Create a true open door policy

Personally greet each new employee, and give them your contact information. Send a note or email a few weeks into the school year. If you’re a leader in a large district this may be a challenge, but you can write short notes on printed cards, or customize emails from a basic template to keep things personal but efficient.

If you’re an educational leader responsible for districts, curriculum, or policy, you may not be someone new teachers see every day, but when you take those extra moments to create a transparent, warm, and friendly climate, the effects ripple out immediately.

You’re the type of leader everyone wants to pull together for, even when things get tough.

Create a PLN

Mentoring programs work wonderfully, but a combination of scheduled down time and self-directed professional development often sparks fires that reignite learning and culture in schools. You can create a true Professional Learning Network both inside and beyond the walls of your school very easily.

  1. Designate an hour a month for New Teacher time. Put out a coffee pot and some snacks, and let teachers get together to unwind.
  2. Get new — and experienced teachers — on Twitter. Have a school handle and hashtag for shoutouts, classroom victories, and showcasing great things happening in the school.

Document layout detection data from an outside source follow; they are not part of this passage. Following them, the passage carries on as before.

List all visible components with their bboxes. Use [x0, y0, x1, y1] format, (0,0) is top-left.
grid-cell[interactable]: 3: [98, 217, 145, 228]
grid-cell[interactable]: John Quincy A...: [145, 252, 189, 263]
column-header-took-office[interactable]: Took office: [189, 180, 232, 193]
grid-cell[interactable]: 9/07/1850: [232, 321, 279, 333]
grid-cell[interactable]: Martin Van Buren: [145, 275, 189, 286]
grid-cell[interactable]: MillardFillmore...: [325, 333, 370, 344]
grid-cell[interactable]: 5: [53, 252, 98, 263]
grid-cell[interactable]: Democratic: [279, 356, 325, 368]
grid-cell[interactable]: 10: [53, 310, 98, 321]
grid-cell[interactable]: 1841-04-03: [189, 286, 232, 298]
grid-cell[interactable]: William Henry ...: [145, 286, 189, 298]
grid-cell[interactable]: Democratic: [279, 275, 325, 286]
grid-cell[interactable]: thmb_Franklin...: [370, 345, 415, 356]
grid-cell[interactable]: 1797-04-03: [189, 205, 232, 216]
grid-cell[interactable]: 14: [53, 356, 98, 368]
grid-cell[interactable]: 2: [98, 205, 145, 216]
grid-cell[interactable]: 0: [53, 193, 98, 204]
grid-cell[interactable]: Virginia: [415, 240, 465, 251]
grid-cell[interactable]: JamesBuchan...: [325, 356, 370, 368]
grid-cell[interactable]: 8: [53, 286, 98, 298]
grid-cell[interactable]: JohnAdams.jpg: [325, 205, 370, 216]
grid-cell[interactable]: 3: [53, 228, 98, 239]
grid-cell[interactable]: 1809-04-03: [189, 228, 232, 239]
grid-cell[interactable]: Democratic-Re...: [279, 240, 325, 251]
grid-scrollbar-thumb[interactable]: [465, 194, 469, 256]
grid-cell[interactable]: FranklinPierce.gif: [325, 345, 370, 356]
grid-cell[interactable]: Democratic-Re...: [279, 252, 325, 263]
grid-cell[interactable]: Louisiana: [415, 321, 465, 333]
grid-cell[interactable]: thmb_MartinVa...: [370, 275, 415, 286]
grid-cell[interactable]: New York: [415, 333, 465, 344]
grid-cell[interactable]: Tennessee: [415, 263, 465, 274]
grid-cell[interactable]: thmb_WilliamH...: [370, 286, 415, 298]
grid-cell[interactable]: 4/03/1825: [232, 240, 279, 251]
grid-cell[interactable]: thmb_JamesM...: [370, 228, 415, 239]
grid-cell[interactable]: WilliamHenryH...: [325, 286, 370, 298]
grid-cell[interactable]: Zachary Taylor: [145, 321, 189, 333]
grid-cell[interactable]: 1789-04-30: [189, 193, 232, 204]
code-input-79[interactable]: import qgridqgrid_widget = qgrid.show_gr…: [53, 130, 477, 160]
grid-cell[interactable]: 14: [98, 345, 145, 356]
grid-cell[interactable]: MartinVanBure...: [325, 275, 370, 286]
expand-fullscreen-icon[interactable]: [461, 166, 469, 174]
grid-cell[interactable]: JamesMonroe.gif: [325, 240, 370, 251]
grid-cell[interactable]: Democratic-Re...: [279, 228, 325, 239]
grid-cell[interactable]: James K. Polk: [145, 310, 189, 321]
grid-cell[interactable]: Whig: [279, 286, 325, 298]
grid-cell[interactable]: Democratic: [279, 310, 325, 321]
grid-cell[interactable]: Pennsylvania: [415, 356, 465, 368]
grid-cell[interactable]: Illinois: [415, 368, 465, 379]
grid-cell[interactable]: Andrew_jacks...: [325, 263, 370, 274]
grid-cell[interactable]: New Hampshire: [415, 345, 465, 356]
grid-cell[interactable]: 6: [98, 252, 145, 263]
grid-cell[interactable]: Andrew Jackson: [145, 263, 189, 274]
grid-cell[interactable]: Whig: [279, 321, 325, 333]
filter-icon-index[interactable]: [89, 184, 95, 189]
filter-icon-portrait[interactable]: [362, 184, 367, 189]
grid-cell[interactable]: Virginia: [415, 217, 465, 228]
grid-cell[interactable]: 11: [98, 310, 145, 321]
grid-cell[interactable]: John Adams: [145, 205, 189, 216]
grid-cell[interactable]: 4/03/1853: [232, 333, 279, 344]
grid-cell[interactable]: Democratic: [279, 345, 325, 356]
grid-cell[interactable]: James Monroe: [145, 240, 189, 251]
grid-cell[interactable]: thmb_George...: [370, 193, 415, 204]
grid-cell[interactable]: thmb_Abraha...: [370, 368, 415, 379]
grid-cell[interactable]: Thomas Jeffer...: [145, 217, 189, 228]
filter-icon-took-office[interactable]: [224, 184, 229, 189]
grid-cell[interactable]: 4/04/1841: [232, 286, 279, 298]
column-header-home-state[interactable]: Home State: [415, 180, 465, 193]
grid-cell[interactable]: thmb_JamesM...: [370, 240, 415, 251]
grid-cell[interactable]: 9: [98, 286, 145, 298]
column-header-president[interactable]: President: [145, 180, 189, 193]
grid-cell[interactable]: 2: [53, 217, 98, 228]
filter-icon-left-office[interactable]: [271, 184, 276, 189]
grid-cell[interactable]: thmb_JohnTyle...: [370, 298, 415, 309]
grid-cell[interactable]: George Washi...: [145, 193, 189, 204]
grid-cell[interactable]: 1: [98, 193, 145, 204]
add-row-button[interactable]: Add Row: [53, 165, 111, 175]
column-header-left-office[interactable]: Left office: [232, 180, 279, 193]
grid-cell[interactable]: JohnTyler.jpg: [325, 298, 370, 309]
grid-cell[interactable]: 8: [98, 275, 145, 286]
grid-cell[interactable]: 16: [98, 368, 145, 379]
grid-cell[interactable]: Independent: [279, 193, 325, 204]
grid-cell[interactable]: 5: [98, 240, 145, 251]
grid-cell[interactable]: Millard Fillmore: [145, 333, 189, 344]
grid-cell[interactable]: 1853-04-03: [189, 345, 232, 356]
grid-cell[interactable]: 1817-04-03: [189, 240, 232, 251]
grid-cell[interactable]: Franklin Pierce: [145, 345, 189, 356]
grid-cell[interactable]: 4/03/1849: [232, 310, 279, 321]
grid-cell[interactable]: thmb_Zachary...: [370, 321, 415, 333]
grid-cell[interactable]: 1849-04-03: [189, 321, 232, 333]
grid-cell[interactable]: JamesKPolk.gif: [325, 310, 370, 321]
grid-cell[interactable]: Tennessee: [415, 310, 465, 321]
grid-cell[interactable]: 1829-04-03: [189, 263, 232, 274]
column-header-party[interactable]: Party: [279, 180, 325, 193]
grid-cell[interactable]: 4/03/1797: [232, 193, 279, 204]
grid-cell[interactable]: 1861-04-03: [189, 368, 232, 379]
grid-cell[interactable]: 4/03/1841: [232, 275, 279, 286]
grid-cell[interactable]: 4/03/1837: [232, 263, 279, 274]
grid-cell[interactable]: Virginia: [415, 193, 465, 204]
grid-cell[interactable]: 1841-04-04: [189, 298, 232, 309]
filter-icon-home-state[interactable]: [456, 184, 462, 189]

Encourage teachers to get involved with Twitter chats like New Teacher Chat at 8PM ET on Wednesdays (#ntchat) and #satchat, #edchat, or field-specific chats that occur during the week.
  3. Post a schedule for regional events like EdCamps and other conferences. Encourage new and experienced teachers to attend these events as school teams, then provide time and space to share out the learning, whether it’s in a faculty meeting, on Google docs or a school YouTube channel. Highlight classrooms that are putting these lessons into action and create a system for teachers to observe each other to see these successes.

End isolation

I once introduced myself to a woman with whom I’d been working for two years — and never met. Teacher isolation can get bad. New teachers especially need a spirit of teamwork, camaraderie, and esprit de corps. They must to feel a sense of “you matter,” as author and inspirational speakerAngela Maiers says in her TED talk. Get teachers mixing, collaborating, and laughing right from the get go. Time invested in building a culture of collaboration will pay off 100x in the end.

End hazing

Make sure new teachers get schedules that allow them feel successful, then let them grow into the more difficult classes. Create a welcoming culture where new teachers are valued immediately.

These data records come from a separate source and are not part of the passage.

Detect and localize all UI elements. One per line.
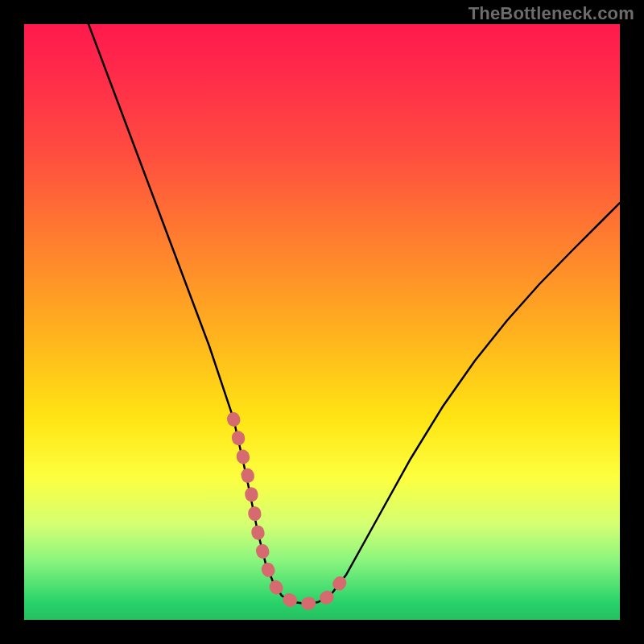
chart-frame: TheBottleneck.com <box>0 0 644 644</box>
watermark-text: TheBottleneck.com <box>469 3 634 24</box>
optimal-range-highlight <box>233 419 346 604</box>
plot-area <box>24 24 620 620</box>
bottleneck-curve <box>89 24 620 604</box>
curve-overlay <box>24 24 620 620</box>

Do not allow “it’s always been done this way,” or “you have to pay your dues,” to be part of your culture. If it has been that way in the past, push the reset button with morale-building events. It’s difficult to rebuild a challenged school culture overnight, but chip at the negative influences little by little and by any means necessary, and you’ll see change over time.

Sometimes, when I meet educators who seems to be negative, I discover they were that positive, enthusiastic teacher out of the gate who was disregarded time and time again until they shrugged their shoulders and said “Why bother?” Again, push the reset button. Have the entire leadership team look for opportunities to reinvigorate and re-engage, showing every single person they are a critical part of the success of the school.

How you will succeed in getting the most out of first-year teachers

If you’re an educational leader you’ve got a difficult job. You’ve got to rally the troops and get them marching in the same direction despite many challenges. The best place to start is with your new teachers.

By taking the extra time to hire the right people, then putting them in places where they can flourish and grow, you will plant the seeds for a positive culture that will far outlast your own career.

Create a positive culture from the bottom up as well as the top down. Create systems and supports where everyone is responsible for contributing to the school and everyone is heard, and even the newest voice is an equal part of the team.

That is how you will get the most out of your first-year teachers, and before long they will be your teacher leaders. You’ll be out of the revolving-door teacher game forever — because everyone will want to stay.